EXERCISE DIRECTIONS: Reproduce the lines below exactly, starting at the one containing "November 29, 2021" and stopping at the final line.

GIVEN RECORDS:
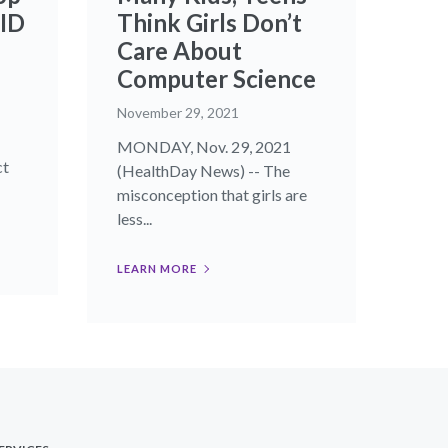
VID
Think Girls Don’t
Care About
Computer Science
November 29, 2021
MONDAY, Nov. 29, 2021
ct
(HealthDay News) -- The
misconception that girls are
less...
LEARN MORE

RESULT FOR THIS EXERCISE:
November 29, 2021
MONDAY, Nov. 29, 2021
ct
(HealthDay News) -- The
misconception that girls are
less...
LEARN MORE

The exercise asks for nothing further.